Russian gold miner Polyus has been named the country’s best prepared major company for the global energy transition in a new environmental index published Tuesday.
Research by Sustainability Monitoring Russia assessed more than 5,000 of Russia’s largest firms to gauge which companies and industries look best set to weather the upheaval as major economies around the world move towards net zero and clean sources of energy. It is the first energy transition rating of its kind for Russia.
Russia is seen as one of the most vulnerable countries to the green transition and policies such as carbon border taxes, with revenues from fossil fuels and commodities providing the majority of Russia’s exports, a significant chunk of the government’s income as well as millions of jobs.
Metals and mining firms were seen as well positioned — taking nine places in the top-50 ranking. While heavy energy users, several metallurgical companies rely on comparatively clean hydropower for their energy, and goods such as nickel, clean aluminium and palladium are crucial components for electric vehicles and rechargeable super batteries.
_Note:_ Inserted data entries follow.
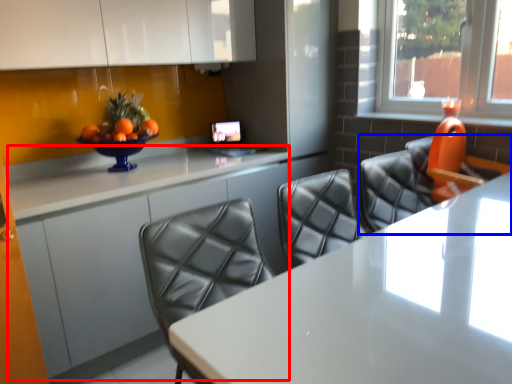 Question: Among these objects, which one is farthest to the camera, counter (highlighted by a red box) or chair (highlighted by a blue box)?

Choices:
 (A) counter
 (B) chair

Answer: (A) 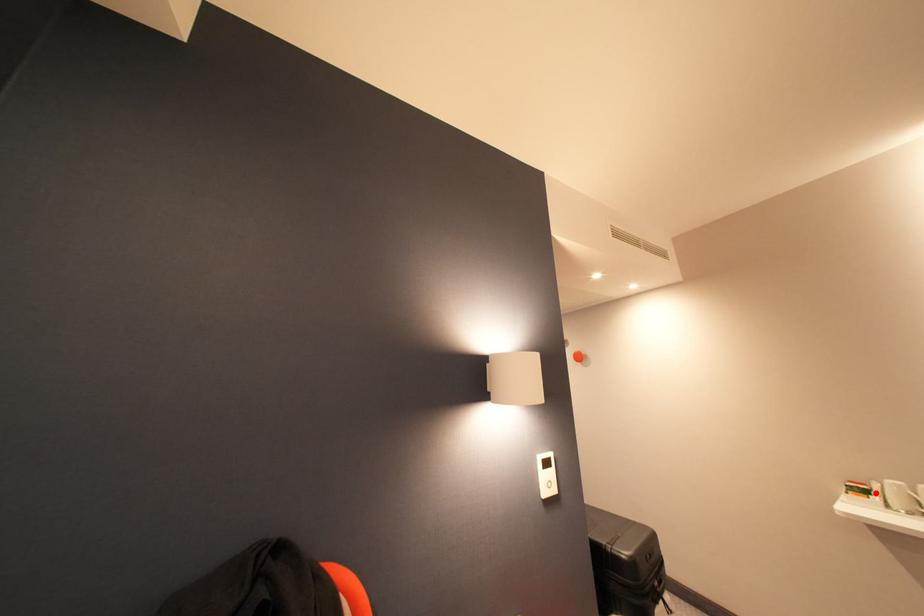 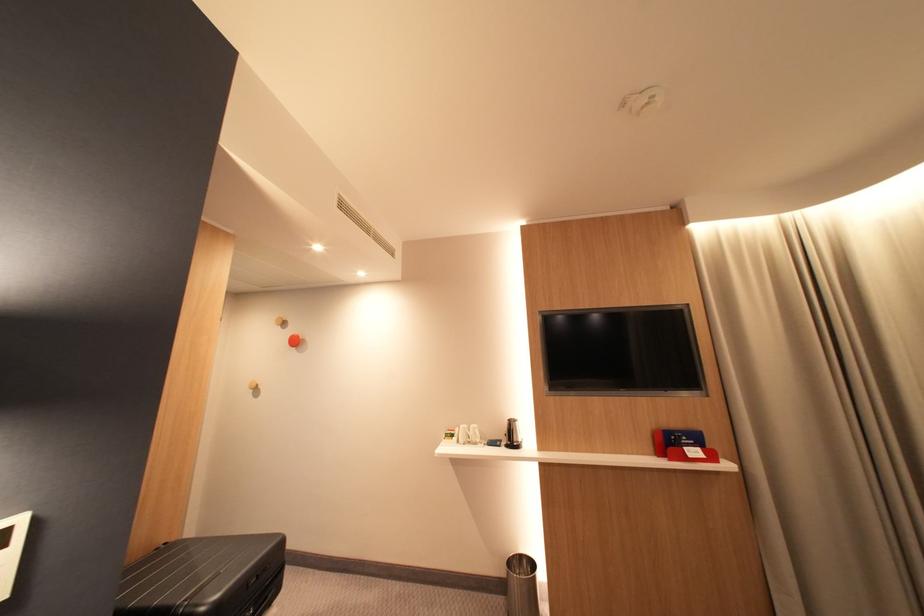 Question: I am providing you with two images of the same scene from different viewpoints. In image1, a red point is highlighted. Considering the same 3D point in image2, which of the following is correct?

Choices:
 (A) It is closer
 (B) It is farther

Answer: (B) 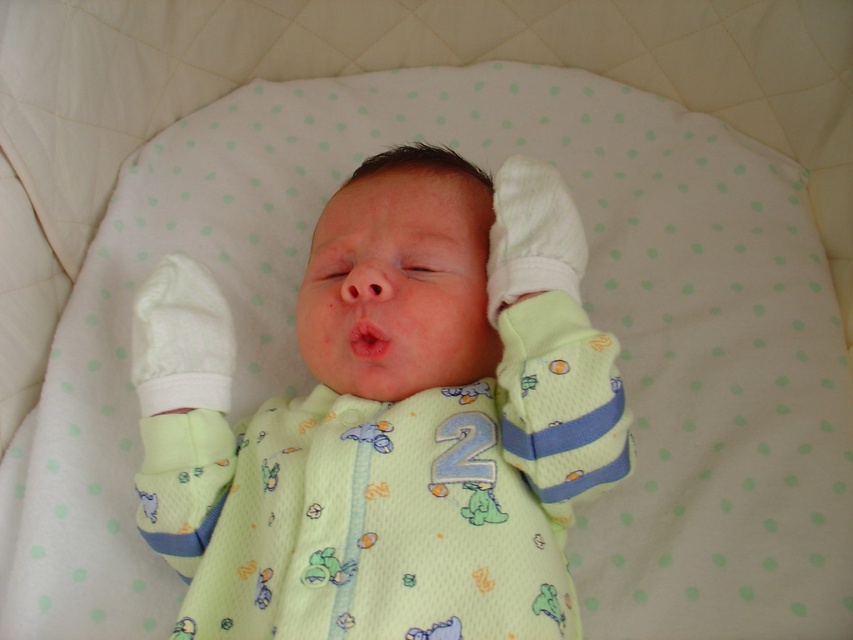 Can you confirm if light green jersey at center is positioned below pink smooth flesh at center?

Indeed, light green jersey at center is positioned under pink smooth flesh at center.

Is light green jersey at center to the right of pink smooth flesh at center from the viewer's perspective?

Indeed, light green jersey at center is positioned on the right side of pink smooth flesh at center.

What do you see at coordinates (389, 419) in the screenshot? This screenshot has width=853, height=640. I see `light green jersey at center` at bounding box center [389, 419].

This screenshot has height=640, width=853. Identify the location of light green jersey at center. (389, 419). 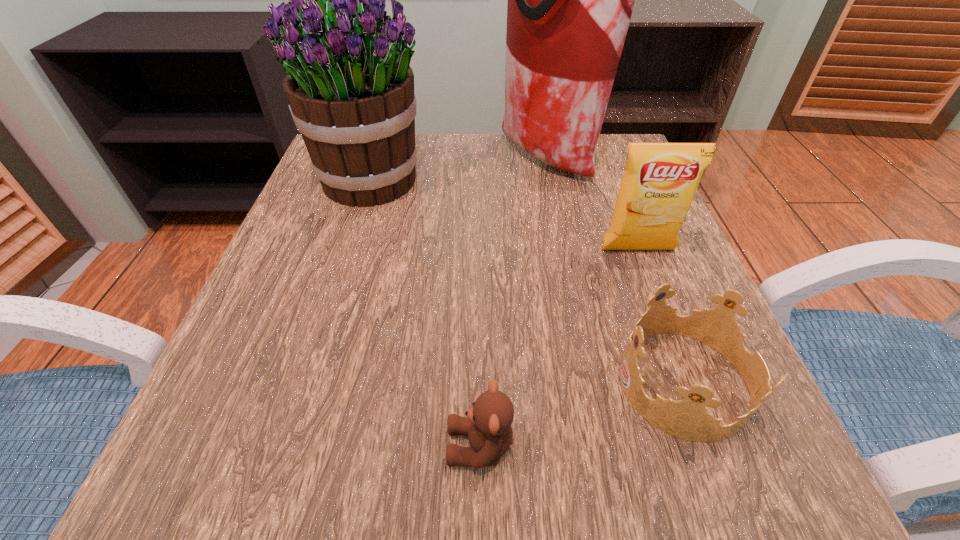 Where is `free spot between the grocery bag and the tiara`? The height and width of the screenshot is (540, 960). free spot between the grocery bag and the tiara is located at coordinates [615, 270].

Where is `object that stands as the third closest to the tiara`? The width and height of the screenshot is (960, 540). object that stands as the third closest to the tiara is located at coordinates (570, 0).

At what (x,y) coordinates should I click in order to perform the action: click on the fourth closest object relative to the crisp (potato chip). Please return your answer as a coordinate pair (x, y). Looking at the image, I should click on (488, 423).

Image resolution: width=960 pixels, height=540 pixels. In order to click on free space that satisfies the following two spatial constraints: 1. on the front of the third tallest object with the logo; 2. on the front-facing side of the tiara in this screenshot , I will do `click(688, 382)`.

In order to click on free location that satisfies the following two spatial constraints: 1. on the front of the third shortest object with the logo; 2. on the face of the fourth object from right to left in this screenshot , I will do `click(712, 447)`.

At what (x,y) coordinates should I click in order to perform the action: click on free spot that satisfies the following two spatial constraints: 1. on the front of the crisp (potato chip) with the logo; 2. on the front-facing side of the tiara. Please return your answer as a coordinate pair (x, y). The height and width of the screenshot is (540, 960). Looking at the image, I should click on (688, 382).

Where is `vacant space that satisfies the following two spatial constraints: 1. on the front of the third shortest object with the logo; 2. on the front-facing side of the tiara`? The image size is (960, 540). vacant space that satisfies the following two spatial constraints: 1. on the front of the third shortest object with the logo; 2. on the front-facing side of the tiara is located at coordinates (688, 382). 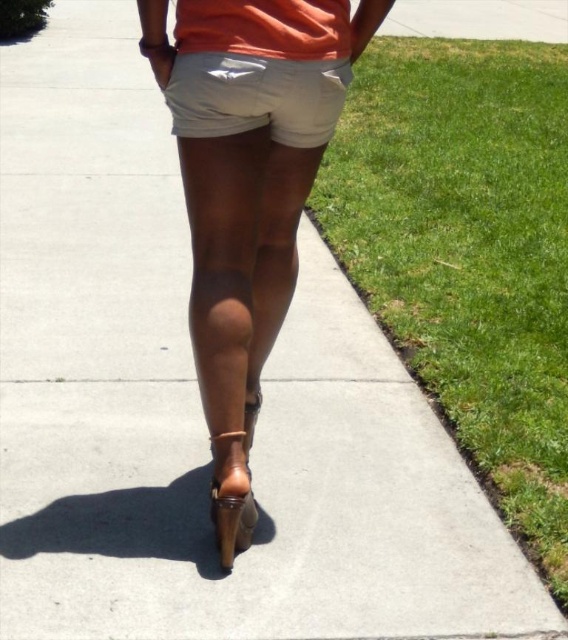 Question: Which point is closer to the camera?

Choices:
 (A) white cotton shorts at center
 (B) brown leather sandal at lower center

Answer: (A)

Question: From the image, what is the correct spatial relationship of white cotton shorts at center in relation to brown leather sandal at lower center?

Choices:
 (A) below
 (B) above

Answer: (B)

Question: Can you confirm if white cotton shorts at center is positioned to the right of brown leather sandal at lower center?

Choices:
 (A) no
 (B) yes

Answer: (B)

Question: Is the position of tan leather high heels at center more distant than that of white cotton shorts at center?

Choices:
 (A) yes
 (B) no

Answer: (A)

Question: Which point appears closest to the camera in this image?

Choices:
 (A) (311, 92)
 (B) (294, 124)

Answer: (A)

Question: Which object is the closest to the brown leather sandal at lower center?

Choices:
 (A) white cotton shorts at center
 (B) tan leather high heels at center

Answer: (B) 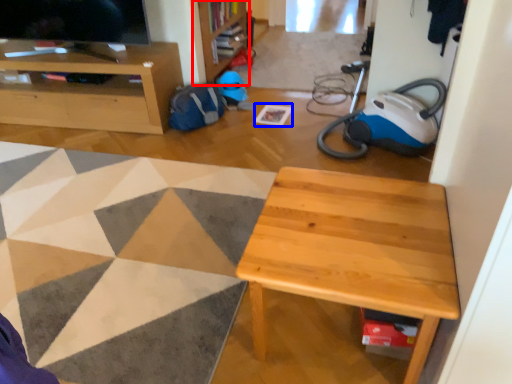 Question: Among these objects, which one is farthest to the camera, bookshelf (highlighted by a red box) or square (highlighted by a blue box)?

Choices:
 (A) bookshelf
 (B) square

Answer: (A) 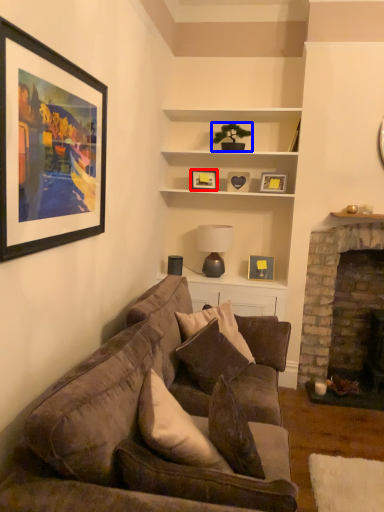 Question: Which point is closer to the camera, picture frame (highlighted by a red box) or houseplant (highlighted by a blue box)?

Choices:
 (A) picture frame
 (B) houseplant

Answer: (B) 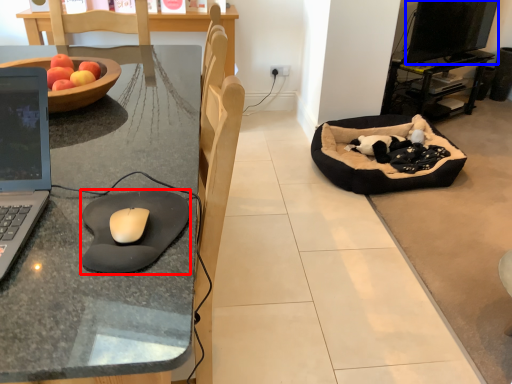 Question: Which object appears farthest to the camera in this image, mousepad (highlighted by a red box) or computer monitor (highlighted by a blue box)?

Choices:
 (A) mousepad
 (B) computer monitor

Answer: (B) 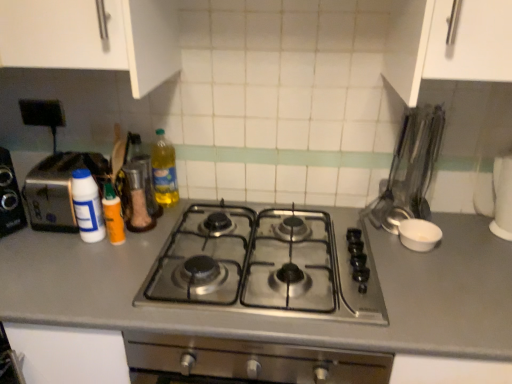 Where is `free space to the left of white plastic bottle at left, placed as the first bottle when sorted from left to right`? free space to the left of white plastic bottle at left, placed as the first bottle when sorted from left to right is located at coordinates (38, 240). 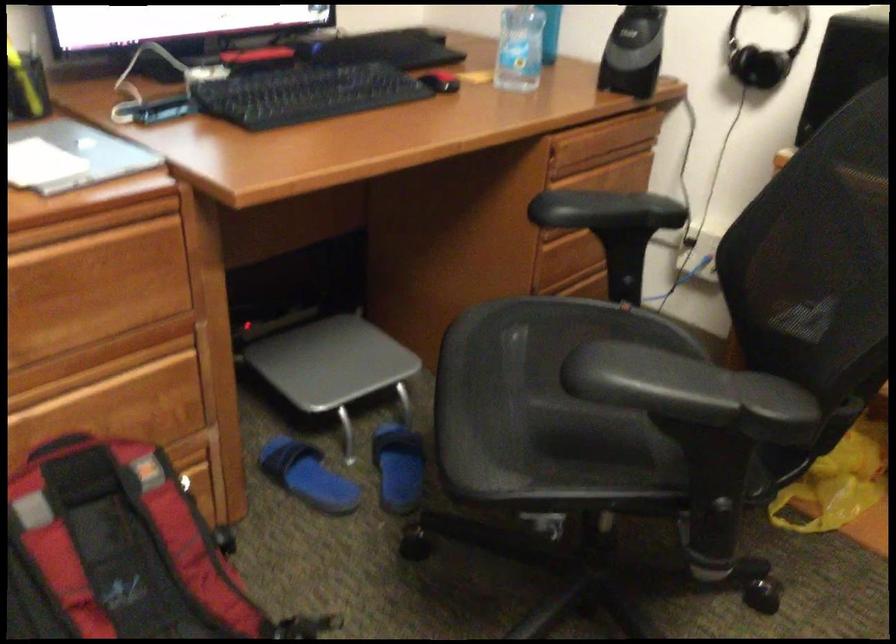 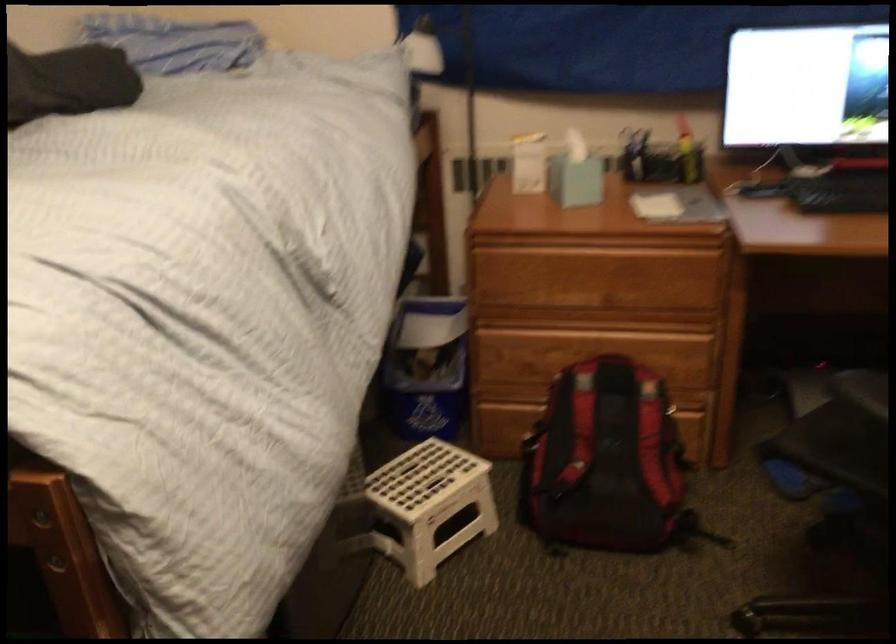 Find the pixel in the second image that matches (x=385, y=478) in the first image.

(833, 495) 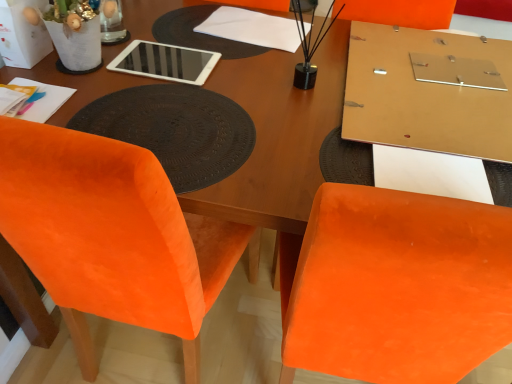 Question: Would you say brown textured placemat at center is inside or outside white glossy tablet at upper center?

Choices:
 (A) outside
 (B) inside

Answer: (A)

Question: From their relative heights in the image, would you say brown textured placemat at center is taller or shorter than white glossy tablet at upper center?

Choices:
 (A) short
 (B) tall

Answer: (A)

Question: Considering the real-world distances, which object is closest to the white paper bag at upper left?

Choices:
 (A) white paper at center
 (B) velvet orange chair at lower left
 (C) brown textured placemat at center
 (D) white glossy tablet at upper center
 (E) matte gold board at upper right

Answer: (D)

Question: Estimate the real-world distances between objects in this image. Which object is farther from the matte gold board at upper right?

Choices:
 (A) velvet orange chair at lower left
 (B) brown textured placemat at center
 (C) white paper at center
 (D) white paper bag at upper left
 (E) white glossy tablet at upper center

Answer: (D) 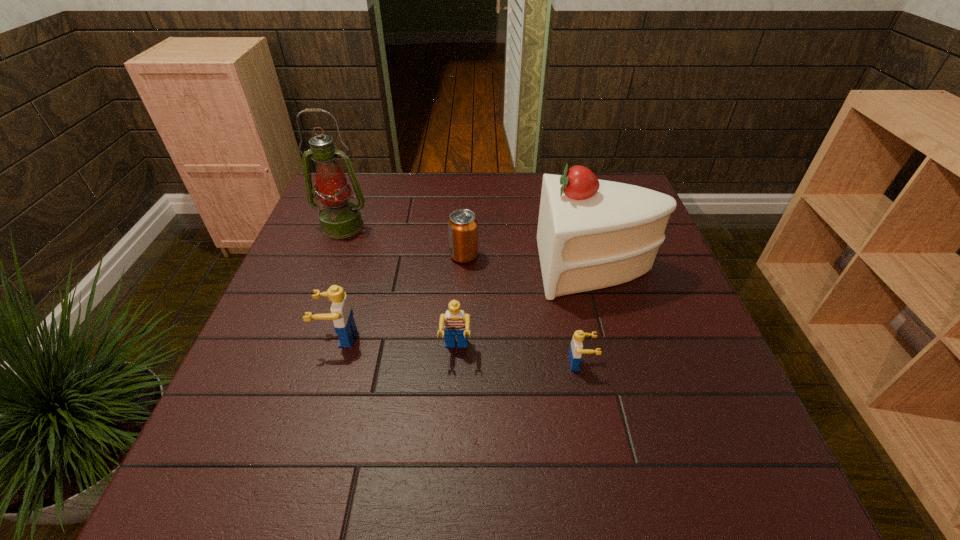 Locate an element on the screen. This screenshot has width=960, height=540. vacant position at the far edge of the desktop is located at coordinates (403, 174).

Where is `free space at the near edge`? The height and width of the screenshot is (540, 960). free space at the near edge is located at coordinates (456, 402).

Find the location of a particular element. This screenshot has width=960, height=540. free region at the left edge is located at coordinates (306, 355).

In the image, there is a desktop. Identify the location of vacant space at the right edge. (666, 288).

The width and height of the screenshot is (960, 540). Find the location of `free space at the far left corner`. free space at the far left corner is located at coordinates (369, 182).

Find the location of a particular element. This screenshot has height=540, width=960. free space between the shortest object and the second tallest Lego is located at coordinates (518, 356).

Identify the location of empty space that is in between the rightmost Lego and the tallest object. (462, 295).

At what (x,y) coordinates should I click in order to perform the action: click on vacant space that's between the third tallest object and the tallest object. Please return your answer as a coordinate pair (x, y). The width and height of the screenshot is (960, 540). Looking at the image, I should click on [x=341, y=281].

Find the location of a particular element. The width and height of the screenshot is (960, 540). empty location between the shortest object and the soda can is located at coordinates (522, 309).

Where is `vacant space that's between the cake and the soda can`? The height and width of the screenshot is (540, 960). vacant space that's between the cake and the soda can is located at coordinates (531, 261).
Polyus is Russia’s largest gold miner, with annual revenue of around $5 billion from its mining sites in Siberia and Russia’s far east. The company’s majority owner is 27-year old Said Kerimov, son of Suleyman Kerimov, an oligarch and politician from Russia’s southern Dagestan region who is under U.S. sanctions.
Oil pipeline owner Transneft was ranked second, with electricity grid manager Rosseti claiming third spot.
The ranking combines a number of factors such as a firm’s energy efficiency levels, how much revenue is generated per unit of energy, automation and adaption opportunities — an assessment of a company’s “ability to support itself and develop with the emergence of new types of resources and energy.”
Yulia Shulga, Director General of Sustainable Development Monitoring, said the index can be a tool to help assess Russia’s ESG potential — a growing investment trend which assesses company performance on environmental, social and governance factors, as well as traditional profit-and-loss metrics.
“The rating is an important stage in assessing the potential of the Russian economy through the framework of sustainable development,” she told The Moscow Times.
“We see this study as significant for both large business and the government, because the rating clearly shows the readiness of Russia’s largest industrial holdings to lay the foundation for the country's future green economy.”
After years as public sketpic of climate change, Russian President Vladimir Putin has recently moved to burnish his green credentials, pledging Russia will become carbon neutral by 2060. Russia ia also launching various carbon trading pilot schemes across the country and, controversially, sees potential to use its vast forest land as a way to heavily offset its greenhouse gas emissions.